* [What this task involves]: In the data below, how many lines include the word "Alquiler"? Give only the number.

── Information supplied ──

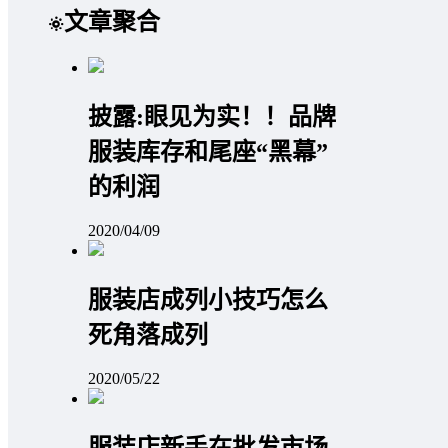
文章聚合
披露:眼见为实！！品牌
服装库存和尾座“黑幕”
的利润
2020/04/09
服装店成列小技巧怎么
死角落成列
2020/05/22
服装店新手在批发市场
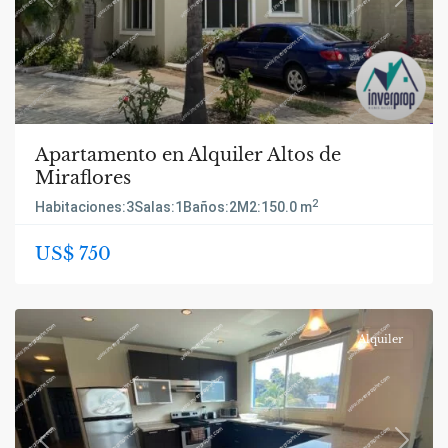
Previous
Next
Apartamento en Alquiler Altos de
Miraflores
2
Habitaciones:
3
Salas:
1
Baños:
2
M2:
150.0 m
US$ 750
Alquiler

───

* [Written response]: 2